Working against Doha are factors it cannot control, like the consensus among people who gossip about host-city horse races that 2016 is the Western Hemisphere’s “turn” after what will have been 20 years of unfriendly time zones. And with security the biggest and ever-escalating expense, it might be difficult to persuade IOC delegates to put the Games so close to Iran. (The last time the region made a push was Tehran’s campaign for the 1984 Games. Had the city not withdrawn its bid in 1977, the revolution two years later would have thrown any Iranian Games planning into chaos.) Even if Doha’s bid fails–and most first-time efforts do–it’s still a smart way to raise the area’s sporting profile. Dubai, in the United Arab Emirates, is another peaceful, wealthy port city with Olympic aspirations that has won sports cred with high-profile golf and tennis tournaments.
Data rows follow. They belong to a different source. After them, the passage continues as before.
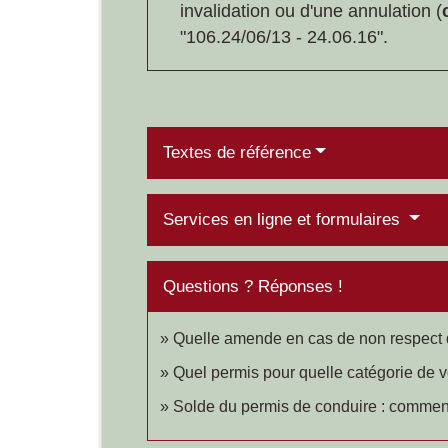
invalidation ou d'une annulation (
"106.24/06/13 - 24.06.16".
Textes de référence
Services en ligne et formulaires
Questions ? Réponses !
Quelle amende en cas de non respect d'u
Quel permis pour quelle catégorie de v
Solde du permis de conduire : commen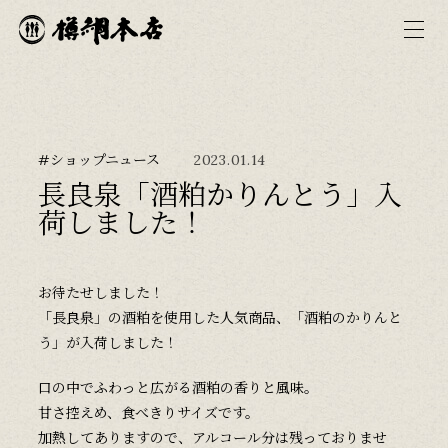
#ショップニュース
2023.01.14
長良泉「酒粕かりんとう」入
荷しました！
お待たせしました！
「長良泉」の酒粕を使用した人気商品、「酒粕のかりんと
う」が入荷しました！
口の中でふわっと広がる酒粕の香りと風味。
甘さ控えめ、食べきりサイズです。
加熱してありますので、アルコール分は残っておりませ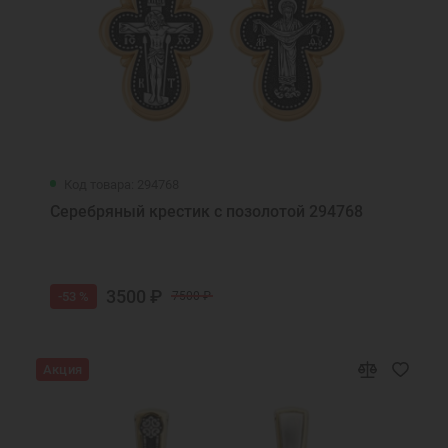
Код товара: 294768
Серебряный крестик с позолотой 294768
3500 ₽
-53 %
7500 ₽
Акция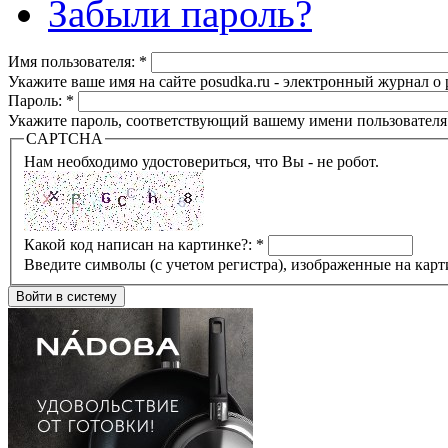
Забыли пароль?
Имя пользователя:
*
Укажите ваше имя на сайте posudka.ru - электронный журнал о
Пароль:
*
Укажите пароль, соответствующий вашему имени пользователя
CAPTCHA
Нам необходимо удостовериться, что Вы - не робот.
Какой код написан на картинке?:
*
Введите символы (с учетом регистра), изображенные на карт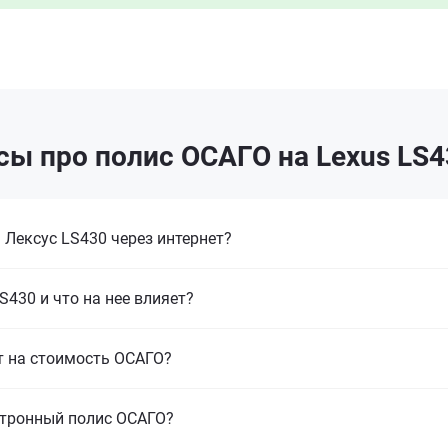
сы про полис ОСАГО на Lexus LS4
Лексус LS430 через интернет?
S430 и что на нее влияет?
т на стоимость ОСАГО?
ктронный полис ОСАГО?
The cities’ wealth may actually work against them. Qatar and the U.A.E. have tiny permanent populations, opting to bring in workers from nearby countries. “They import everything there, and that might have to include spectators,” says Ed Hula, editor of Around the Rings, an Olympics news-letter that is the go-to source for host-city speculation. Summer Games typically need to sell 4 million to 9 million tickets–and Qatar’s population is less than 900,000.

And how might Americans feel about an Olympics in the Mideast? Herb Perez, the director of international projects for the Olympic Council of Asia, says the Olympics can be as much about changing a host city as spotlighting its culture. “Games are a vehicle for transformation,” Perez says. “Ideas get in, change gets in. You think China 20 years ago could have pulled off the Games?”